Abstract:
Organizations providing goods and services are mainly focusing on cost minimization within their organizations as it is a vital factor for their existence. In common, scheduling activities with less conflict within organizations is vital for their survival. In many organizations, transportation scheduling plays a major role in cost minimization. In particular, transporting goods from manufacturing plants to identified destinations with minimum transportation cost is knows as transportation scheduling or transportation problem.
The objective of the transportation problem is to satisfy the destination requirements with minimum cost while satisfying the operating production capacity. Transportation problem is categorized as a Linear Programming problem. Generally, the Simplex method is the widely used method to solve Linear Programming problems. But, Simplex method is not the most efficient method to solve the transportation problem due to its special structure. Therefore, the most of the time effective and numerical efficient way to solve the transportation problem is Transportation Algorithm (TA) designed from the basic principles of Simplex method.

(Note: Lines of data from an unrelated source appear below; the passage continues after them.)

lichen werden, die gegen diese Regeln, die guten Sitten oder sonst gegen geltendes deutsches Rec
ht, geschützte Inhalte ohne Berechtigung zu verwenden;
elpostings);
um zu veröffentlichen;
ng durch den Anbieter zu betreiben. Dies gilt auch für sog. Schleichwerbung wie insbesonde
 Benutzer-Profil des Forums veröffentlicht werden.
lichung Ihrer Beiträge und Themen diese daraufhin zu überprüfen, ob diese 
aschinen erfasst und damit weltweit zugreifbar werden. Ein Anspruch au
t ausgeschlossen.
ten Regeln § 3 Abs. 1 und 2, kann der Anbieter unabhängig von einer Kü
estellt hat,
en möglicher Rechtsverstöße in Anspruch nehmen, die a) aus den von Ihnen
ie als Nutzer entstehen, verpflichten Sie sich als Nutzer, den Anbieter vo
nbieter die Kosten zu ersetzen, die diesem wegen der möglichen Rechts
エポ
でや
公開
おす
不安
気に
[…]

The Transportation Algorithm consists of two major steps: obtaining the Initial Basic Feasible Solution (IBFS) and finding optimal solution using the IBFS. A better IBFS always reduces the number of iterations and computational time in finding the optimum solution. There are existing standard methods which are available to find the IBFS, but have failed to find an effective IBFS for the most of the transportation problems. To overcome this failure, in this research a modified heuristic approach is proposed to find a more promising IBFS.

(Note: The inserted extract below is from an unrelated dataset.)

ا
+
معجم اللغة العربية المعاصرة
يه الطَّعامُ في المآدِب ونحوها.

In the proposed method, the cumulative difference representation is used instead of cost matrix in order to make the assignments. This technique leads to assign most of the assignments at minimum cost. The cumulative difference representation represents the additional excess cumulative costs throughout the row and column for each possible cost of transportation. The IBFS found by the newly proposed method converges to the optimal solution faster than the standard methods considering the time consumed as well as less number of iterations to achieve it. The proposed method has proved to be in finding better IBFS for all the 70 transportation problems discussed in this study. The IBFS of 41 problems of selected 70 transportation problems them self are the optimal solutions. Further, for the rest of the 29 problems, the difference between IBFS and the optimal solution is only less than five percentage. Therefore, it can be concluded that the newly proposed method to find IBFS is robust in providing an improved primal solution compared to the existing standard methods.